Resilience to uncertainty
We cannot know what the future holds. Unexpected events will occur. The complexity and interconnectedness of our society means that unexpected events have the potential to affect us widely and deeply. Can we build resilience to uncertainty by taking a proactive approach?
The pandemic has caused a great deal of harm. It was a known possibility, but we did not know when or how it would unfold. Although the unexpected might be unavoidable, perhaps some of the consequences are not. Resilience is the ability to survive, and even thrive, through challenging circumstances. Through evolution some species have adapted successfully to even the most extreme changes of environment. Some individuals and organisations have learnt to adapt, but there are also plenty of examples of a lack of resilience resulting in significant loss and harm.
We can never control the future, but can we become better at adapting when unexpected events arise? Crucially, what can we do now to become more resilient to future uncertainties?
A broad vision
We are predisposed to an optimism bias. We are quick to accept good news and underestimate the probability of bad events occurring in our lives (Sharot & Garrett, 2016). This can be beneficial for our mental health – who needs to think about their marriage possibly ending in divorce while exchanging vows? – but in a world of uncertainty it can also mean we fail to prepare for the unexpected.
This bias is exacerbated by the draw of information which offers a semblance of certainty, even in contexts of uncertainty (Batteux et al., 2020a).
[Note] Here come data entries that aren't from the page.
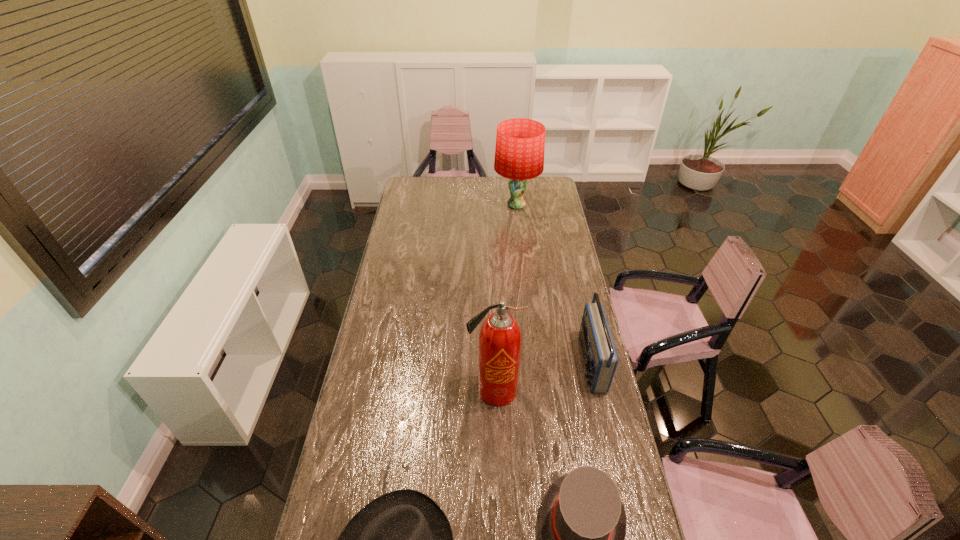 Where is `lampshade`? lampshade is located at coordinates (520, 143).

Image resolution: width=960 pixels, height=540 pixels. Find the location of `fire extinguisher`. fire extinguisher is located at coordinates (499, 348).

This screenshot has width=960, height=540. Find the location of `the third shortest object`. the third shortest object is located at coordinates (600, 358).

The width and height of the screenshot is (960, 540). I want to click on free region located on the front-facing side of the farthest object, so click(x=472, y=205).

Where is `vacant region located 0.230m on the front-facing side of the farthest object`? This screenshot has height=540, width=960. vacant region located 0.230m on the front-facing side of the farthest object is located at coordinates (453, 205).

In order to click on vacant space situated 0.400m on the front-facing side of the farthest object in this screenshot , I will do `click(424, 205)`.

This screenshot has width=960, height=540. I want to click on blank area located on the front of the fire extinguisher, so [496, 458].

Locate an element on the screen. vacant space located 0.250m on the front panel of the third shortest object is located at coordinates (516, 363).

At what (x,y) coordinates should I click in order to perform the action: click on vacant region located on the front panel of the third shortest object. Please return your answer as a coordinate pair (x, y). The image size is (960, 540). Looking at the image, I should click on (498, 363).

The width and height of the screenshot is (960, 540). I want to click on free spot located 0.130m on the front panel of the third shortest object, so click(547, 363). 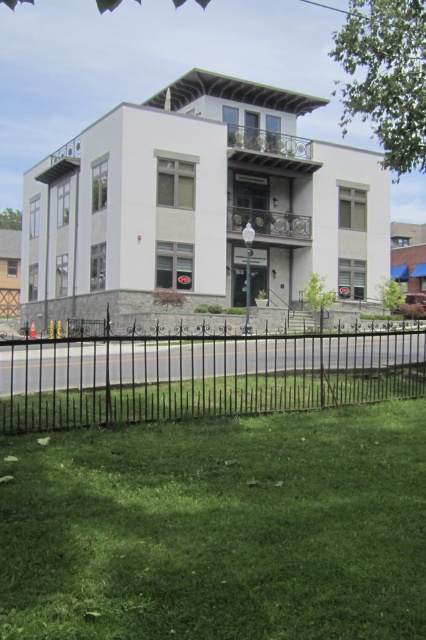 Question: Is green grass at lower center to the right of black wrought iron fence at lower center from the viewer's perspective?

Choices:
 (A) no
 (B) yes

Answer: (B)

Question: Which point is farther from the camera taking this photo?

Choices:
 (A) (290, 352)
 (B) (290, 504)

Answer: (A)

Question: Is green grass at lower center below black wrought iron fence at lower center?

Choices:
 (A) yes
 (B) no

Answer: (A)

Question: Does green grass at lower center have a lesser width compared to black wrought iron fence at lower center?

Choices:
 (A) no
 (B) yes

Answer: (B)

Question: Which of the following is the closest to the observer?

Choices:
 (A) (242, 573)
 (B) (83, 342)

Answer: (A) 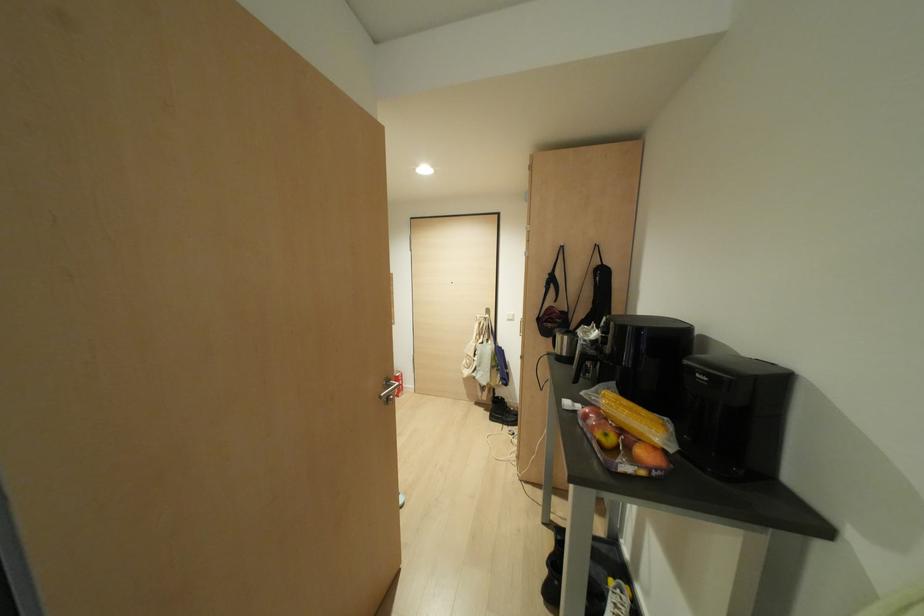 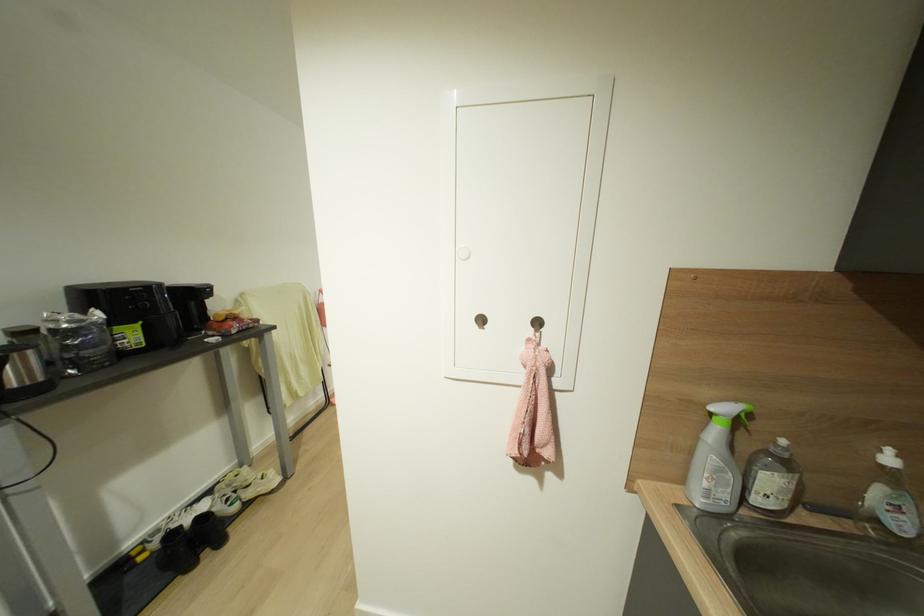 Question: I am providing you with two images of the same scene from different viewpoints. Please identify which objects are invisible in image2.

Choices:
 (A) green spray trigger
 (B) kettle handle
 (C) soap dispenser pump
 (D) green slipper

Answer: (B) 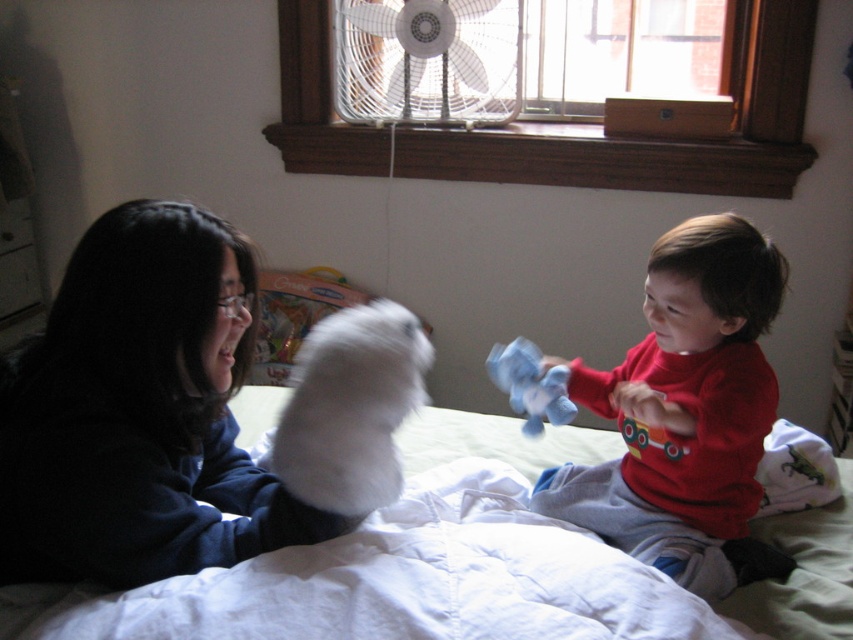 Is red cotton shirt at right to the left of blue plush toy at center from the viewer's perspective?

No, red cotton shirt at right is not to the left of blue plush toy at center.

Between red cotton shirt at right and blue plush toy at center, which one is positioned lower?

blue plush toy at center is below.

Between point (744, 266) and point (498, 349), which one is positioned behind?

Point (498, 349)

You are a GUI agent. You are given a task and a screenshot of the screen. Output one action in this format:
    pyautogui.click(x=<x>, y=<y>)
    Task: Click on the red cotton shirt at right
    Image resolution: width=853 pixels, height=640 pixels.
    Given the screenshot: What is the action you would take?
    pyautogui.click(x=685, y=413)

Does white fluffy glove at upper left have a larger size compared to white plastic fan at upper center?

Yes, white fluffy glove at upper left is bigger than white plastic fan at upper center.

Where is `white fluffy glove at upper left`? This screenshot has height=640, width=853. white fluffy glove at upper left is located at coordinates (140, 412).

Image resolution: width=853 pixels, height=640 pixels. Identify the location of white fluffy glove at upper left. (140, 412).

Find the location of a particular element. white quilted bed at center is located at coordinates (463, 566).

Is white quilted bed at center thinner than blue plush toy at center?

In fact, white quilted bed at center might be wider than blue plush toy at center.

Is point (531, 557) closer to camera compared to point (550, 385)?

Yes, it is.

Identify the location of white quilted bed at center. The image size is (853, 640). (463, 566). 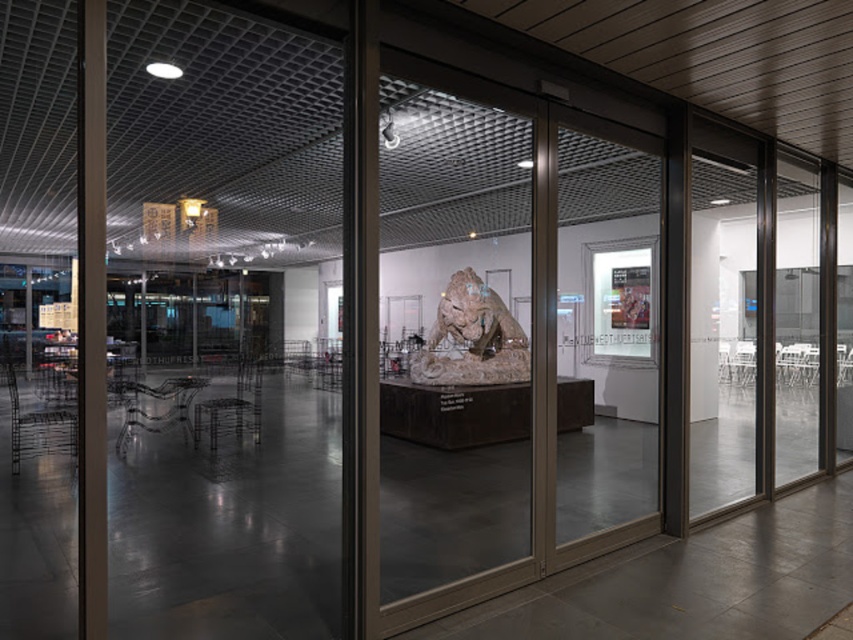 Question: Can you confirm if transparent glass door at center is positioned to the right of rustic stone lion at center?

Choices:
 (A) yes
 (B) no

Answer: (A)

Question: Considering the relative positions of transparent glass door at center and rustic stone lion at center in the image provided, where is transparent glass door at center located with respect to rustic stone lion at center?

Choices:
 (A) below
 (B) above

Answer: (B)

Question: Which object appears closest to the camera in this image?

Choices:
 (A) transparent glass door at center
 (B) rustic stone lion at center

Answer: (A)

Question: Does transparent glass door at center appear on the left side of rustic stone lion at center?

Choices:
 (A) no
 (B) yes

Answer: (A) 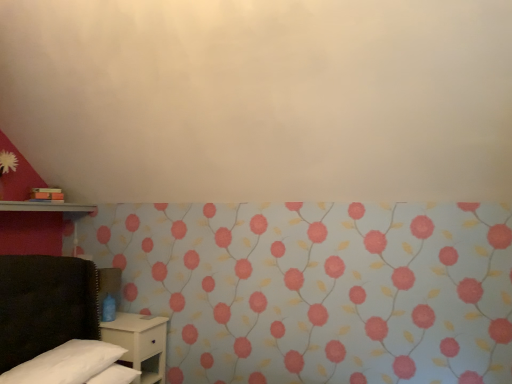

Our research shows that this false sense of certainty can prevent us from building resilience to uncertainty, instead setting us up for disappointment when that promise of certainty is shattered (Batteux et al., 2020b).
A more adaptive way of approaching an uncertain future is fostering ambivalence – holding both positive and negative feelings towards a future outcome and accepting uncertainty (Rothman et al., 2017). This involves becoming comfortable with the experience of both doubt and excitement when making decisions, while framing that doubt as a reminder that decisions could not turn out as expected. We keep in mind that the undesirable could happen rather than turning a blind eye to it, ensuring we have a broad vision of possible futures.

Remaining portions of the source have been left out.